Empathy, too, might be the sort of thing that isn’t inherently difficult: it’s just hard when we do it. Humans evolved under very different constraints and “evolutionary pressures” than AIs. Modern AI agents, after all, are never deployed and propagated if they aren’t friendly, helpful, and agreeable. This, in a way, is their natural environment, so perhaps we should not be surprised that “empathy” seems to come naturally to them.
Final Thoughts
These AI models are all trained to be friendly and helpful and truthful. Their data is weighted so heavily towards all the stories we tell ourselves about people who are friendly, helpful, and truthful.

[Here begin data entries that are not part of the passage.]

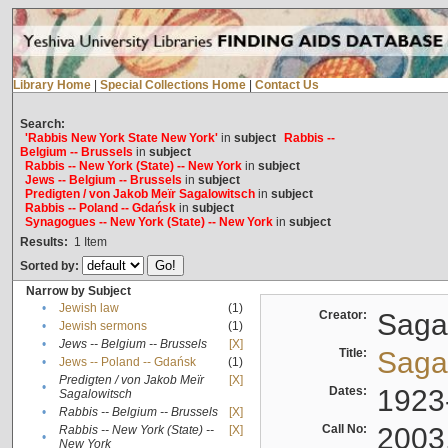
Library Home
|
Special Collections Home
|
Contact Us
Search:
'Rabbis New York State New York'
in
subject
Rabbis --
Belgium -- Brussels
in
subject
Rabbis -- New York (State) -- New York
in
subject
Jews -- Belgium -- Brussels
in
subject
Predigten / von Jakob Meïr Sagalowitsch
in
subject
Rabbis -- Poland -- Gdańsk
in
subject
Synagogues -- New York (State) -- New York
in
subject
Results:
1
Item
Sorted by:
Narrow by Subject
•
Jewish law
(1)
Creator:
Sagal
•
Jewish sermons
(1)
•
Jews -- Belgium -- Brussels
[X]
Title:
Sagal
•
Jews -- Poland -- Gdańsk
(1)
Predigten / von Jakob Meïr
[X]
•
Dates:
1923
Sagalowitsch
•
Rabbis -- Belgium -- Brussels
[X]
Call No:
2003
Rabbis -- New York (State) --
[X]
•
New York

They can't lie to themselves, that data is all they are!
And we see this in practice — their “good” qualities all tend to be aligned. When AI models break, they break absolutely. Models trained to write code with security flaws similarly started to express racist and genocidal views, as per the Wall Street Journal.
And so we really need to talk about Grok.

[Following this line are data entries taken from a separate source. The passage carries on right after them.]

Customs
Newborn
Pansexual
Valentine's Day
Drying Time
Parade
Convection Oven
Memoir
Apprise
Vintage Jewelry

During the lead-up to the Grok 4 release, xAI changed the system prompt on the version of Grok that was running on their social media side, X (formerly Twitter). This was disastrous.
When given free rein to respond with “politically incorrect” responses, Grok deluged users with antisemitic and racist comments. These weren’t exactly politically coherent - it’s not like Grok was suddenly a far-right ideologue - but spanned the whole spectrum of “bad ideas,” somewhat in line with the WSJ article above.
If anything, I think this demonstrates how fragile the equilibrium of our “good” AIs is. They’re trained towards a whole host of “good” behaviors. But it’s possible that, when perturbed, they end up in another “attractor basin” of behaviors that make for high-probability responses, all of which are stupid.
It seems like instruction tuning leads to agreeable, apparently compassionate agents, and that modifications to this lead to worse performance across the board. But there’s real reason to believe that, in spite of this, we’ve achieved superhuman performance at least in this one surprising area.
References
[1] Ovsyannikova, D., de Mello, V. O., & Inzlicht, M. (2025). Third-party evaluators perceive AI as more compassionate than expert humans. Communications Psychology, 3(1), 4.
*Weisenbaum's Eliza
The first chatbot to seemingly pass the Turing Test was Weisenbaum's Eliza, modeled on a Psychoanalytic technique of reflecting your last statement back to you as a question. In spite of knowing that Eliza was only a program, users were converts and often found it 'better than therapy'.
We know that empathy can be quite successfully enacted in robots and AI, so you raise an important point. For whose benefit? Who benefits from empathic or sycophantic systems? This is the major flaw, although you rightfully call out the potential for them to shift to harmful without warning.
There is also untapped potential for AI to design fairness into systems, of representative government, or resource distribution, using Rawl's Theory of Justice perhaps. But sadly I can't see any commercial incentives for this to happen.